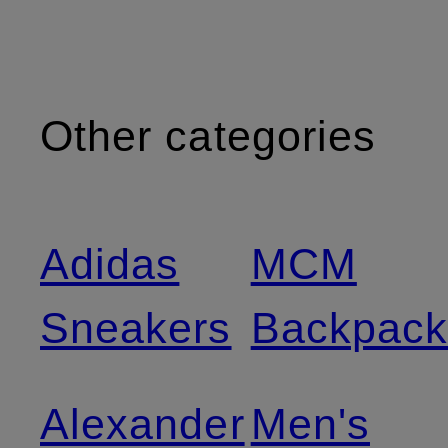
Other categories
Adidas
MCM
Sneakers
Backpack
Alexander
Men's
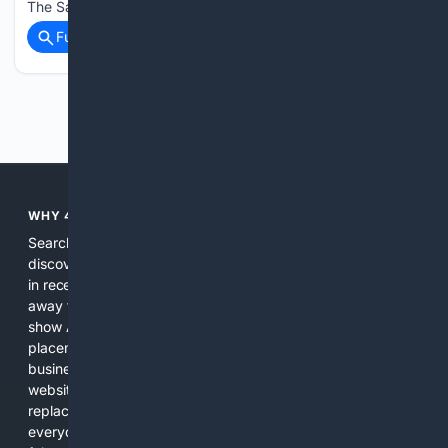
The Salem top order failed to come to terms…...
Full coverage
Related Coverage
Previous
Next
WHY 4SEARCH?
Search engines used to help people explore the web,
discover new information, and make informed decisions. But
in recent years, the biggest tech companies have shifted
away from showing the real web. Instead, they increasingly
show AI-generated answers, aggressive ads, pay-to-win
placements, and filtered results shaped by their own
business interests. The average user now sees fewer real
websites, fewer viewpoints, and more AI-written content
replacing actual sources. 4Search was built to give
everyday people a true alternative—one that brings back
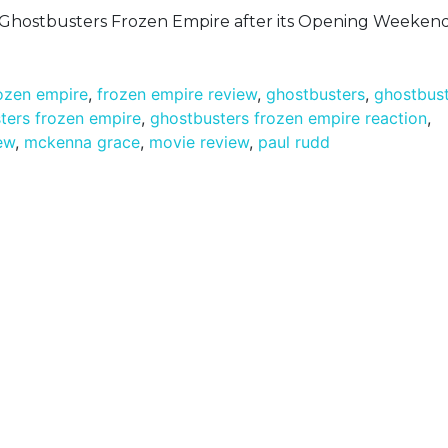
n Ghostbusters Frozen Empire after its Opening Weekend
ozen empire
,
frozen empire review
,
ghostbusters
,
ghostbus
ters frozen empire
,
ghostbusters frozen empire reaction
,
ew
,
mckenna grace
,
movie review
,
paul rudd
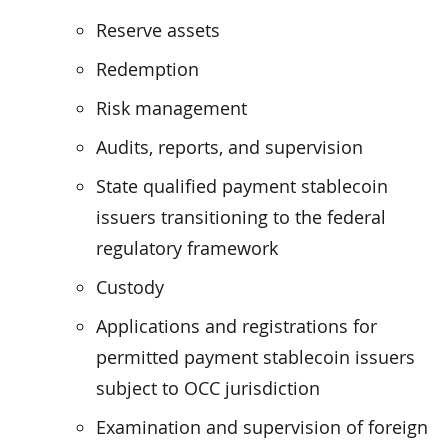
Reserve assets
Redemption
Risk management
Audits, reports, and supervision
State qualified payment stablecoin
issuers transitioning to the federal
regulatory framework
Custody
Applications and registrations for
permitted payment stablecoin issuers
subject to OCC jurisdiction
Examination and supervision of foreign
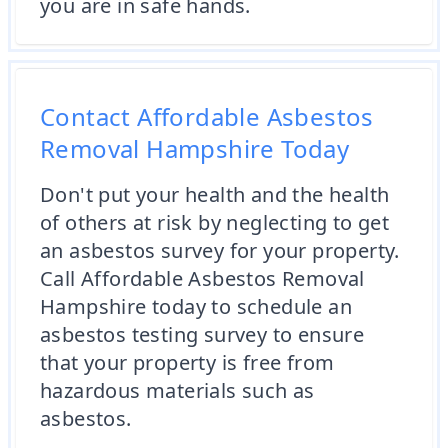
you are in safe hands.
Contact Affordable Asbestos
Removal Hampshire Today
Don't put your health and the health
of others at risk by neglecting to get
an asbestos survey for your property.
Call Affordable Asbestos Removal
Hampshire today to schedule an
asbestos testing survey to ensure
that your property is free from
hazardous materials such as
asbestos.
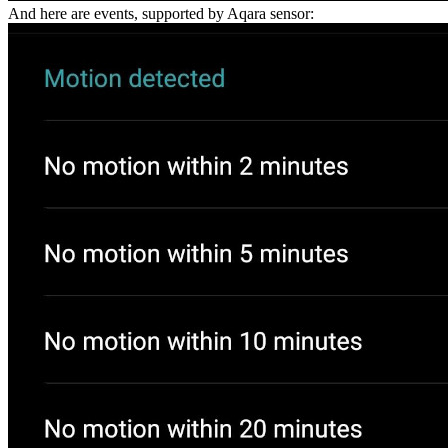
And here are events, supported by Aqara sensor:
============================================================
Collect each line above holding the string "that".

everyday people a true alternative—one that brings back
that your property is free from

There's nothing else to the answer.